When it comes to gun control, why can’t the U.S. be more like Israel?
Common sense gun laws like they have in Israel may not prevent the next Uvalde, but they could save thousands of lives.
Published May 25, 2022
The mass shooting in Uvalde, Texas, makes me want to scream. If you are a parent, or if you were ever a child, it’s impossible to read about the deliberate slaughter of 19 children and two adults at Robb Elementary School by an 18-year-old gunman and not want to just shut down and cry.
That’s the natural response. After Sandy Hook. After Parkland. After Columbine. After Santa Fe.
Santa Fe?
You don’t remember the high school shooting in Santa Fe, Texas, in 2018? Ten students were killed. Their parents still live with the agony of loss, but there have been 119 school shootings in the United States since then, and 212 mass shootings since January. There is no time for the rest of us to cry, much less remember.
The understandable response is to make it stop. To fix it. To draw a line in the sand.
But that is where it gets confusing. The grief and the outrage is pure.The solution is messy.
In the aftermath of a mass shooting many people will call for stricter gun control. Research is on their side, to a point: Studies show that more gun control will result in fewer gun deaths. After a mass shooting that killed 35 people in 1996, Australia imposed strict gun ownership measures and outright bans on semi-automatic and automatic weapons. Seven years after that law went into effect, its firearm homicide rate dropped by about 42% and its firearm suicide rate fell by 57%.
But — and this is as dispiriting a ‘but’ as you could imagine — there is little evidence to suggest that more gun control would prevent the next Sandy Hook or Uvalde.
Here’s why: According to the Centers for Disease Control, 45,222 people died from gun-related injuries in the U.S. in 2020 — 123 each day. Of those, 53% (24,292) died from suicide, 43% (19,384) from murder and 3% from accidents, police shootings or undetermined causes. About 512 people died in mass shootings that year, 10 in school shootings.

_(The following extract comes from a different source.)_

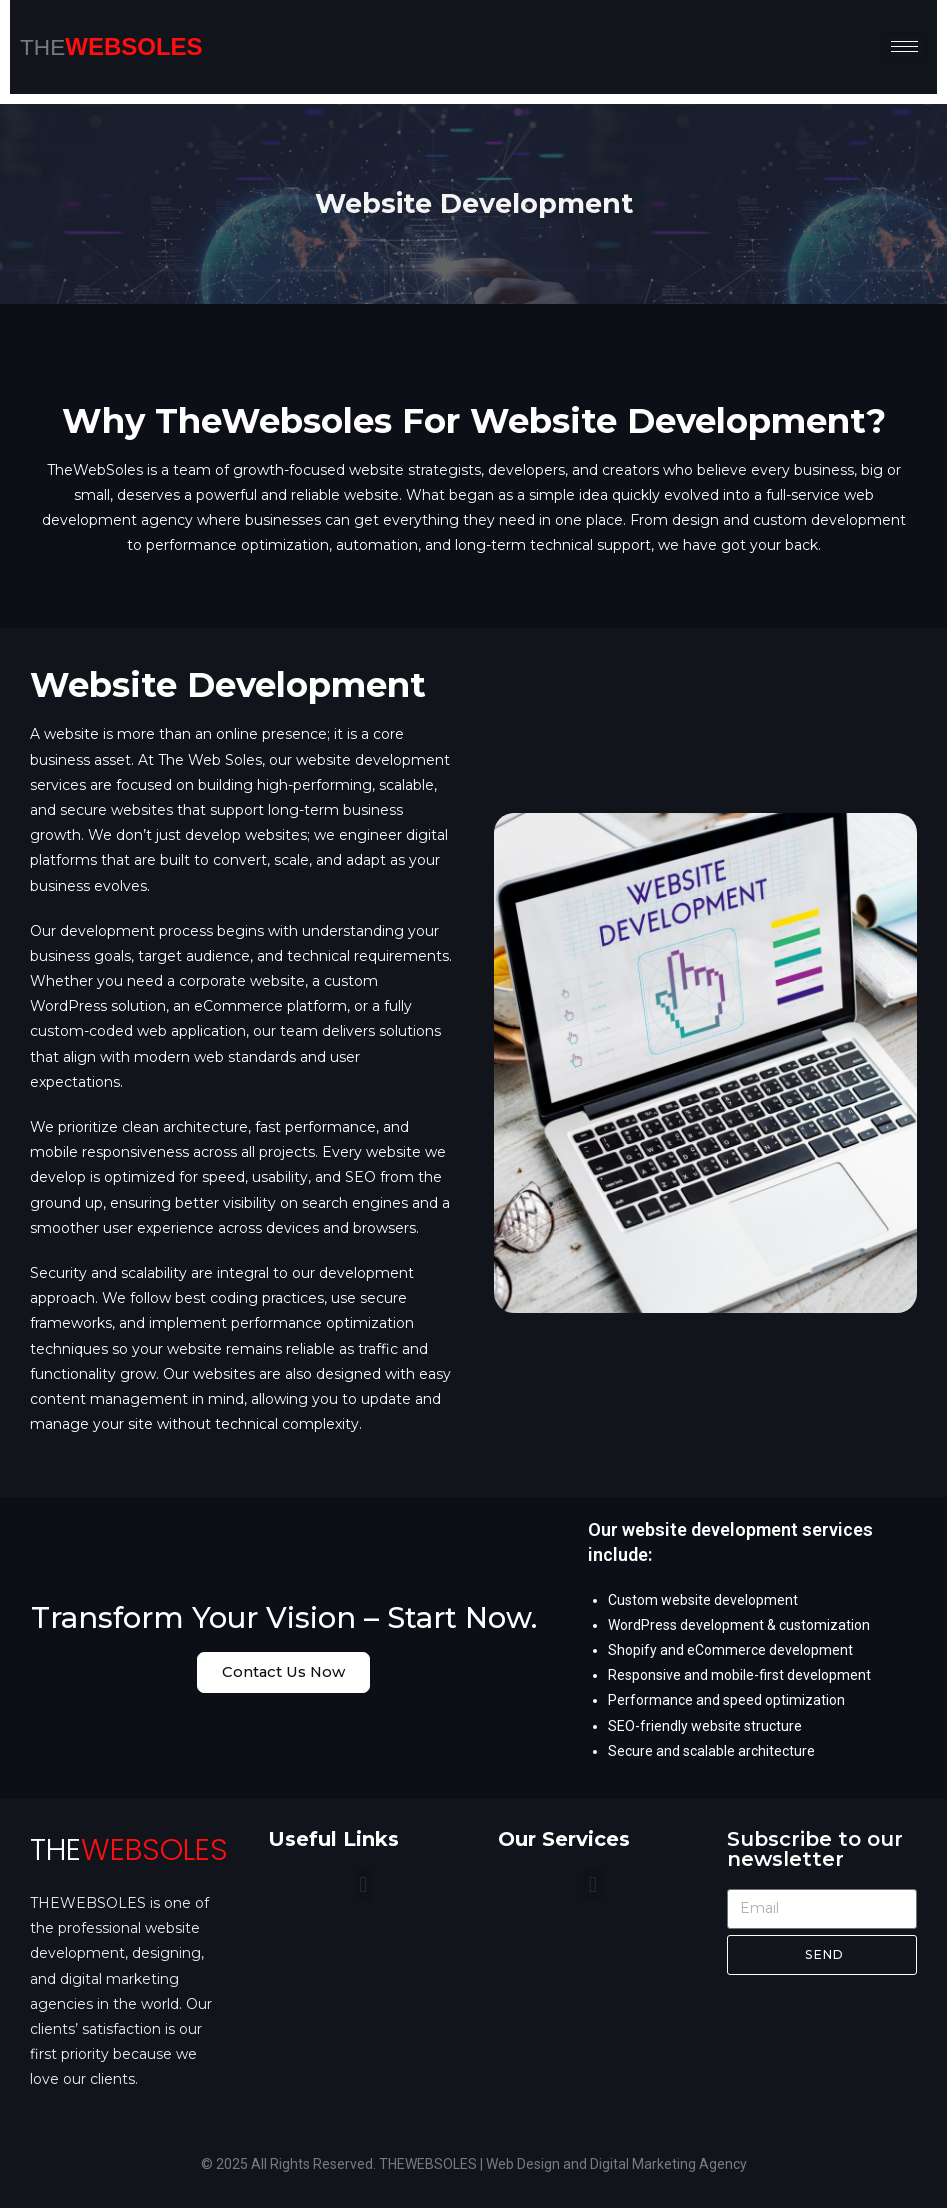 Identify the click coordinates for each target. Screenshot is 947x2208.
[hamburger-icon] (904, 46)
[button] (363, 1885)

Yes, it was a pandemic year, but the proportions of mass shootings to overall firearm deaths holds true in other years. In 2016, mass shootings accounted for less than 2% of the year’s the 39,000 gun deaths. Tougher gun laws may prevent school shootings, but the evidence for that is not clear.
What is clear is that gun laws that reduce suicide and homicides, the two greatest sources of gun deaths, will save lives. Uvalde, coming just 10 days after the racist attack that killed 10 Black people at a Buffalo supermarket, should serve as wake up calls to sensible gun legislation that can save thousands of lives, starting now.
One clear proof of this is Israel. Israel, like the United States, is a developed country where Uzi-toting soldiers are ubiquitous and private gun ownership is legal, though nowhere near as prevalent as it is here. But Israel had two deaths per 100,000 residents in 2019, compared to 12 per 100,000 people in the U.S.
In Israel, anyone who qualifies can get a gun — but those qualifications make all the difference. You must meet a list of criteria to ask for a license.
You need a note from your doctor assuring you are in sound physical and mental health. You can’t have a criminal record. You must take a written and practical gun safety test. You are permitted only one gun and 50 bullets at any given time. About 40% of requests for gun ownership are rejected.
“Israel’s social reality – the large number of firearms on the country’s streets – may look like an American conservative’s utopia,” Haviv Rettig Gur wrote in the Times of Israel, “but it got there via a domineering statist regulatory regime that American gun control activists can only fantasize about.”